See L<perlsec/"Laundering and Detecting Tainted Data">.  Here's an
example (which doesn't use any system calls, because the kill()
is given no processes to signal):

    sub is_tainted {
	return ! eval { join('',@_), kill 0; 1; };
    }

This is not C<-w> clean, however.  There is no C<-w> clean way to
detect taintedness - take this as a hint that you should untaint
all possibly-tainted data.

=head2 What's a closure?

Closures are documented in L<perlref>.

I<Closure> is a computer science term with a precise but
hard-to-explain meaning. Closures are implemented in Perl as anonymous
subroutines with lasting references to lexical variables outside their
own scopes.  These lexicals magically refer to the variables that were
around when the subroutine was defined (deep binding).

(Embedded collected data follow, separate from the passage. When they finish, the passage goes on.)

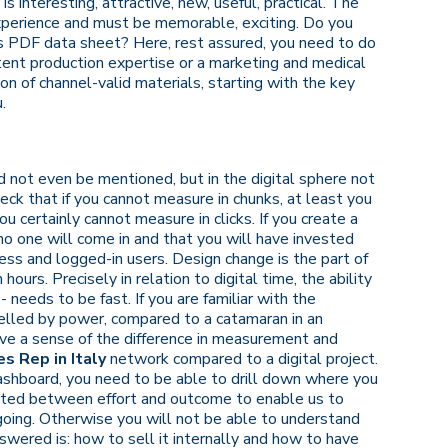
s interesting, attractive, new, useful, practical. The
xperience and must be memorable, exciting. Do you
's PDF data sheet? Here, rest assured, you need to do
ent production expertise or a marketing and medical
n of channel-valid materials, starting with the key
.
 not even be mentioned, but in the digital sphere not
eck that if you cannot measure in chunks, at least you
certainly cannot measure in clicks. If you create a
no one will come in and that you will have invested
ess and logged-in users. Design change is the part of
n hours. Precisely in relation to digital time, the ability
- needs to be fast. If you are familiar with the
opelled by power, compared to a catamaran in an
ave a sense of the difference in measurement and
s Rep in Italy
network compared to a digital project.
ashboard, you need to be able to drill down where you
ected between effort and outcome to enable us to
oing. Otherwise you will not be able to understand
wered is: how to sell it internally and how to have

Closures make sense in any programming language where you can have the
return value of a function be itself a function, as you can in Perl.
Note that some languages provide anonymous functions but are not
capable of providing proper closures; the Python language, for
example.  For more information on closures, check out any textbook on
functional programming.  Scheme is a language that not only supports
but encourages closures.

Here's a classic function-generating function:

    sub add_function_generator {
      return sub { shift + shift };
    }

    $add_sub = add_function_generator();
    $sum = &$add_sub(4,5);                # $sum is 9 now.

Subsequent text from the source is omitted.